Note: All other assets/liabilities shall be classify as NON-CURRENT.
4719: OPERATING SEGMENT & INTERIM FINANCIAL REPORTS
Reportable Segment (10% Threshold)
A segment is a reportable segment if it meets ANY of the following 10% thresholds:
1) Revenue test: The Internal and External REVENUES of the segment are 10% or more of
the Combined Internal and External Revenues of all segments
2) Profit or Loss Test: The segment result, whether profit or loss, of the segment is 10% or
more of the combined profits of all segments that reported a profit or the combined losses
of all segments that reported a loss, whichever is greater in absolute amount
3) Asset Test: The total ASSETS of the segment are 10% or more of the total assets of all
segments
Note: Indirect OPEX/Common costs may also be allocated based in the ratio of segment P/L before
common costs to total P/L before indirect opex/common costs.
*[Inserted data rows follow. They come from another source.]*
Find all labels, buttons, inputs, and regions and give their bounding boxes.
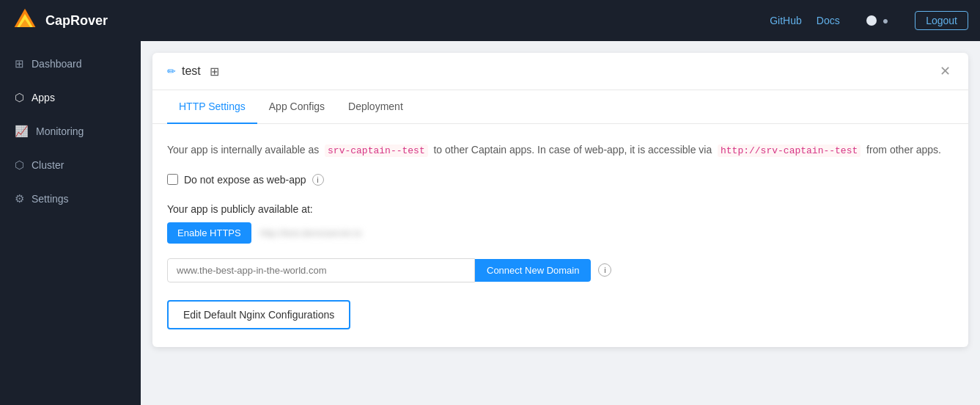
cluster-icon: ⬡ (15, 158, 24, 172)
no-expose-label: Do not expose as web-app (184, 174, 306, 186)
domain-row: Connect New Domain i (167, 258, 954, 282)
sidebar-label-monitoring: Monitoring (36, 125, 84, 137)
apps-icon: ⬡ (15, 91, 24, 104)
pencil-icon: ✏ (167, 65, 176, 77)
sidebar-item-monitoring[interactable]: 📈 Monitoring (0, 114, 141, 148)
sidebar-item-cluster[interactable]: ⬡ Cluster (0, 148, 141, 182)
sidebar-item-dashboard[interactable]: ⊞ Dashboard (0, 47, 141, 81)
panel-title: ✏ test (167, 65, 201, 78)
github-link[interactable]: GitHub (770, 15, 802, 26)
sidebar-label-apps: Apps (32, 92, 55, 103)
domain-input[interactable] (167, 258, 475, 282)
blurred-url: http://test.demoserver.io (260, 227, 362, 238)
logout-button[interactable]: Logout (915, 11, 968, 30)
connect-domain-button[interactable]: Connect New Domain (475, 259, 591, 282)
app-panel: ✏ test ⊞ ✕ HTTP Settings App Configs Dep… (152, 53, 968, 347)
sidebar-item-apps[interactable]: ⬡ Apps (0, 81, 141, 114)
status-icon (866, 15, 877, 26)
topnav: CapRover GitHub Docs ● Logout (0, 0, 980, 41)
tab-deployment[interactable]: Deployment (336, 90, 415, 124)
info-text: Your app is internally available as srv-… (167, 142, 954, 159)
info-text-mid: to other Captain apps. In case of web-ap… (433, 144, 712, 156)
nginx-section: Edit Default Nginx Configurations (167, 300, 954, 329)
enable-https-button[interactable]: Enable HTTPS (167, 222, 251, 244)
internal-url-code: http://srv-captain--test (718, 145, 861, 157)
sidebar-label-cluster: Cluster (32, 159, 64, 171)
internal-service-code: srv-captain--test (325, 145, 428, 157)
public-url-label: Your app is publicly available at: (167, 203, 954, 215)
sidebar-label-settings: Settings (32, 193, 69, 205)
logo-text: CapRover (45, 13, 108, 29)
grid-icon: ⊞ (210, 65, 219, 79)
topnav-links: GitHub Docs ● Logout (770, 11, 968, 30)
settings-icon: ⚙ (15, 192, 24, 205)
tabs-bar: HTTP Settings App Configs Deployment (152, 90, 968, 124)
tab-app-configs[interactable]: App Configs (257, 90, 336, 124)
connect-domain-info-icon[interactable]: i (598, 263, 611, 277)
sidebar-label-dashboard: Dashboard (32, 58, 82, 70)
monitoring-icon: 📈 (15, 125, 29, 138)
bell-icon: ● (883, 15, 888, 26)
close-button[interactable]: ✕ (937, 63, 954, 79)
docs-link[interactable]: Docs (817, 15, 840, 26)
no-expose-info-icon[interactable]: i (312, 174, 324, 186)
logo: CapRover (12, 7, 108, 34)
panel-header-left: ✏ test ⊞ (167, 65, 219, 79)
app-name-title: test (182, 65, 201, 78)
edit-nginx-button[interactable]: Edit Default Nginx Configurations (167, 300, 350, 329)
info-text-suffix: from other apps. (866, 144, 941, 156)
url-row: Enable HTTPS http://test.demoserver.io (167, 222, 954, 244)
no-expose-row: Do not expose as web-app i (167, 174, 954, 186)
info-text-prefix: Your app is internally available as (167, 144, 319, 156)
sidebar: ⊞ Dashboard ⬡ Apps 📈 Monitoring ⬡ Cluste… (0, 41, 141, 405)
sidebar-item-settings[interactable]: ⚙ Settings (0, 182, 141, 216)
dashboard-icon: ⊞ (15, 57, 24, 70)
main-content: ✏ test ⊞ ✕ HTTP Settings App Configs Dep… (141, 41, 980, 405)
no-expose-checkbox[interactable] (167, 174, 178, 185)
panel-header: ✏ test ⊞ ✕ (152, 53, 968, 90)
tab-http-settings[interactable]: HTTP Settings (167, 90, 257, 124)
panel-content: Your app is internally available as srv-… (152, 124, 968, 347)
logo-icon (12, 7, 38, 34)
public-url-section: Your app is publicly available at: Enabl… (167, 203, 954, 244)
For external revenue: 75% rule. Minimum total external revenue of the reportable segment →
75% of total external revenue.
Interim Reporting
→ Financial reporting shorter than a full financial year (e.g. Quarterly Financial Report; Monthly
Financial Report)
Applications to Matching Principle: Bases of Expenses
1) Cause and Effect Association – it is a process that involves the simultaneous or combined
recognition of revenue and expense that result directly and jointly from the same transactions or other
events. (e.g. COGS, Commission expense, Warranty expense under assurance type warranty)
No Revenue → No expense
2) Systematic and Rational Allocation – if an asset provides benefits for several periods, its cost is
allocated to the periods benefited in the absence of a more direct basis for relating the cost to revenue
(e.g. Depreciation expense, Amortization expense, Rent expense for the expired portion of rent paid in
advance)
3) Immediate recognition – In the absence of a direct means of associating cause and effect and the
asset does not provide benefits for several periods, the expense is immediately recognized in the
period incurred. (e.g. Losses from casualties, impairment loss)
Note: Any gain or loss taken to P/L should not be allocated and must be immediate recognized.